Thoughts from a 6-day outage and a support protocol suggestion

General discussions and other topics.
4 posts Page 1 of 1
by edbaskerville » Sun May 16, 2021 3:33 pm
To whom it may concern (Dane?),

The week before last, my Sonic fiber service went down for 6 days.

It turned out to be extremely strange situation that seemed to affect only me, and ended up requiring rebooting an OLT card. Throughout the process, individual Sonic support personnel were respectful, helpful, and displayed knowledge at or beyond what I'd expect for their jobs.

At the system level, however, I think the support protocol failed, and ended up wasting the time of a lot of Sonic personnel. Not to mention my time—this was my choice, but I did spend probably 30+ hours debugging on my end.

With a slight change in protocol, I think the whole thing could have reasonably been wrapped up in 2 days rather than 6.

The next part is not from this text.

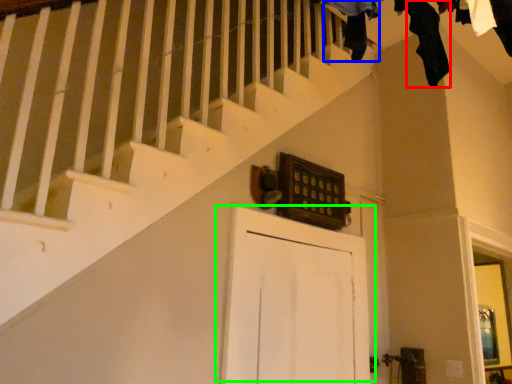 Question: Which is farther away from clothing (highlighted by a red box)? clothing (highlighted by a blue box) or door (highlighted by a green box)?

Choices:
 (A) clothing
 (B) door

Answer: (B)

The change I'd suggest: if somebody is using their own router, and phone support decides to send someone out, the very first step should be for Sonic to plug in one of their SmartRG routers and see if it works. That's the simplest, most obvious troubleshooting step. (As it turns out, having a Sonic technician plug their Windows laptop into the ONT is not at all equivalent.)

The full details of my case are pretty long, but the details are important to see where the protocol failed.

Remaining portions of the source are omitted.